Office Address:
T-1218 MCN, MCN, Room / Suite T-1218, Nashville, TN 37232, Phone 615-936-0393

Assistant Professor of Medicine

Hometown
St. Louis, MO
Previous Institution
Vanderbilt University Medical Center
Previous Role/Title
Assistant Professor of Medicine
Specialty
Lung Transplantation, ARDS

Education

MD - Northwestern University Feinberg School of Medicine, 2007
PhD - Northwestern University Feinberg School of Medicine, 2005
BA - Biochemistry and Biology, Rice University, Houston, Texas

Postgraduate Training

Internship
Internship - Vanderbilt University Medical Center, 2008
Residency
Residency - Vanderbilt University Medical Center,  Chief Residency - Vanderbilt University Medical Center
Fellowship
Fellowship - Vanderbilt University Medical Center

Clinical Interest

Dr.
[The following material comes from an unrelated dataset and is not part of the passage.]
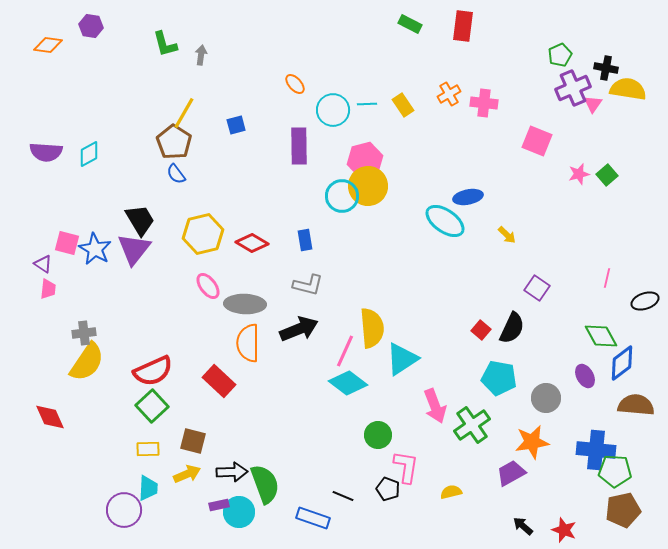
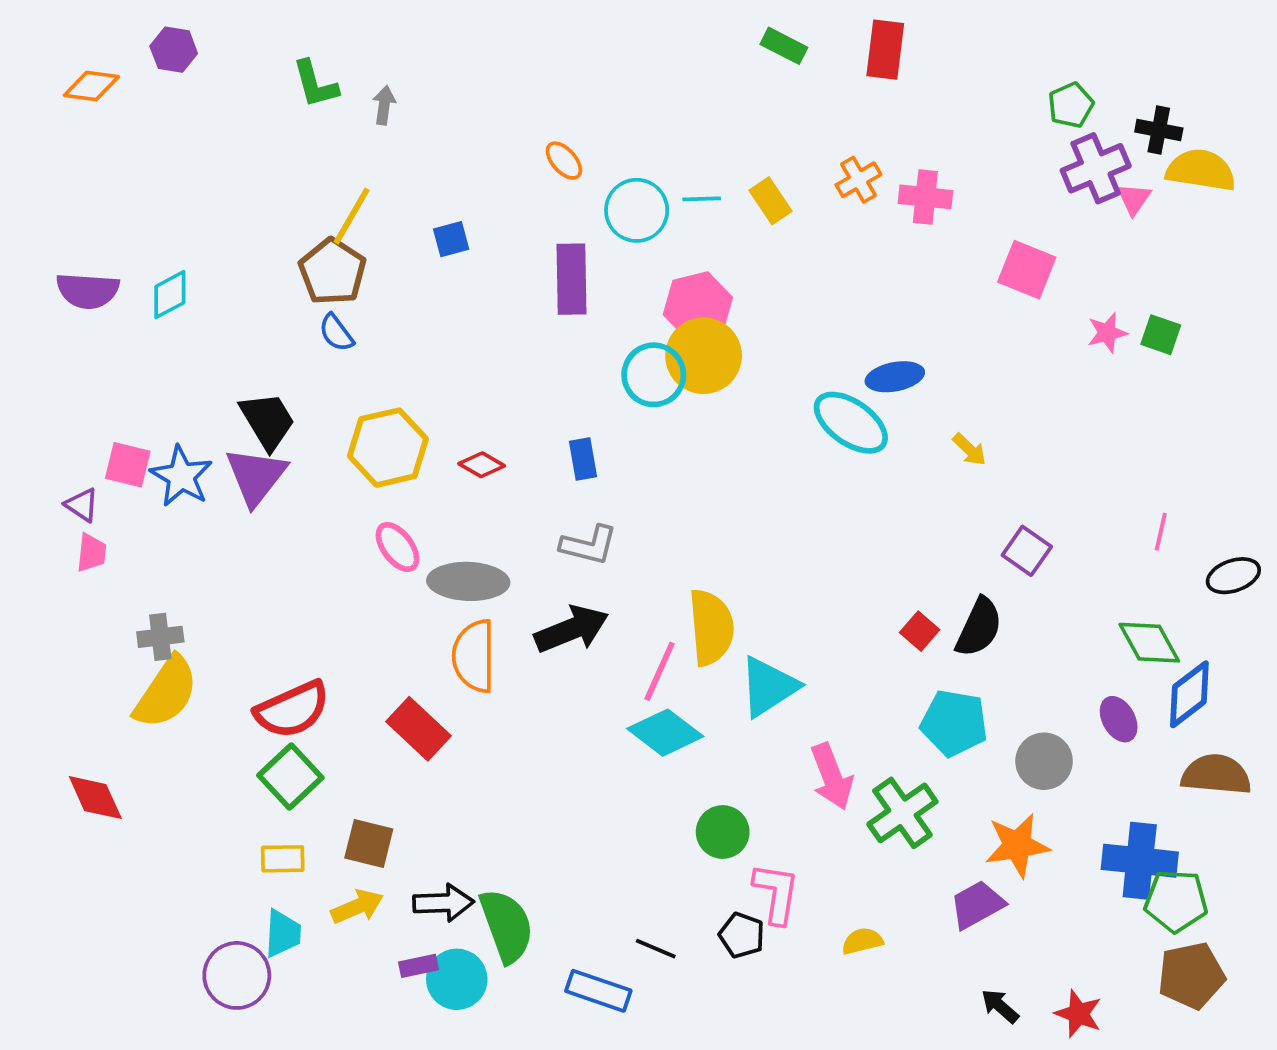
green square: (607, 175) -> (1161, 335), turned -30
red diamond: (252, 243) -> (482, 465), size x0.7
Shaver subspecializes in the care of lung transplant recipients and patients with end stage lung disease who are seeking lung transplantation.
Research Keywords
acute respiratory distress syndrome, acute lung injury, cell-free hemoglobin, macrophage, lung transplantation, primary graft dysfunction
Research Description
Dr. Ciara Shaver is an Assistant Professor of Medicine at Vanderbilt University Medical Center in the Division of Allergy, Pulmonary, and Critical Care Medicine. Her growing basic and translational research program centers on mechanisms of acute lung injury with an emphasis on inflammation during critical illness and after lung transplantation. Several years ago, we discovered that elevated levels of cell-free hemoglobin were present in the airspace during ARDS and in the circulation prior to lung transplantation. Current research in my laboratory is focused on discovery of the pathways and cell types required for cell-free hemoglobin induced lung injury using a variety of in vitro and in vivo model systems. A second focus of my research is the mechanisms of primary graft dysfunction after lung transplantation. We recently discovered that circulating levels of cell-free hemoglobin prior to lung transplant are independently associated with increased risk of primary graft dysfunction. Using an ex vivo human lung perfusion model, we demonstrated that hemoglobin directly injures the lung endothelium and identified a potential therapy that may mitigate hemoglobin-mediated lung injury. In the future, my laboratory will continue to use murine and human lung model systems to comprehensively explore the underlying mechanisms of ARDS and primary graft dysfunction. I also manage a biorepository including explanted human lungs, declined human donor lungs, and serial bronchoalveolar lavage, blood, and biopsy samples from lung transplant recipients to facilitate detailed basic and translational studies in a variety of acute and chronic lung illnesses.